3.4 – DIREITOS DO TRABALHADOR NA DISPENSA POR JUSTA CAUSA

Terá direito apenas ao pagamento do saldo de salário, se houver e das férias vencidas, se houver.

4 – DISPENSA POR CULPA RECÍPROCA

Ocorre a chamada culpa recíproca quando o empregador tem a iniciativa da dispensa do empregado, verificando-se na
Justiça do Trabalho que houve justa causa dos dois sujeitos do contrato, ou seja, há culpa tanto do empregador (Art.
483, CLT) quanto do empregado (Art. 482, CLT).
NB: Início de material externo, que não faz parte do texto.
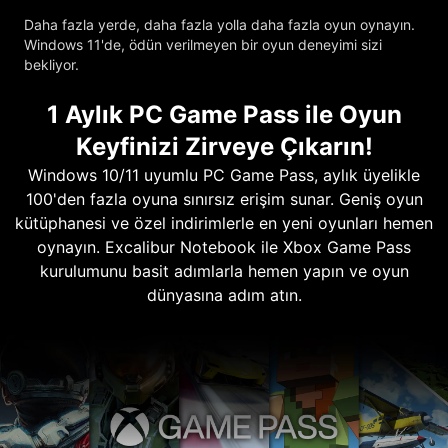
Daha fazla yerde, daha fazla yolla daha fazla oyun oynayın.
Windows 11'de, ödün verilmeyen bir oyun deneyimi sizi
bekliyor.
1 Aylık PC Game Pass ile Oyun
Keyfinizi Zirveye Çıkarın!
Windows 10/11 uyumlu PC Game Pass, aylık üyelikle
100'den fazla oyuna sınırsız erişim sunar. Geniş oyun
kütüphanesi ve özel indirimlerle en yeni oyunları hemen
oynayın. Excalibur Notebook ile Xbox Game Pass
kurulumunu basit adımlarla hemen yapın ve oyun
dünyasına adım atın.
Nessa modalidade de dispensa, o empregado terá direito:

a) à indenização de 20% do FGTS


b) ao saque do FGTS
c) às férias vencidas, se houver
d) ao saldo de salário, se houver
e) metade do aviso prévio
f) metade do 13º salário
g) metade das férias proporcionais.

Em se tratando de rescisão de contrato por prazo determinado, a indenização prevista no Art. 479 da CLT também será
devida pela metade.

5 – RESCISÃO INDIRETA

É a cessação do contrato de trabalho por iniciativa do empregado, tendo em vista justa causa praticada pelo empregador
(Art. 483, CLT).

Em face da realidade da relação de emprego, tal modalidade de dispensa geralmente é reconhecida judicialmente,
quando a Justiça do Trabalho apura os fatos e declara a ocorrência ou não da justa causa do empregador.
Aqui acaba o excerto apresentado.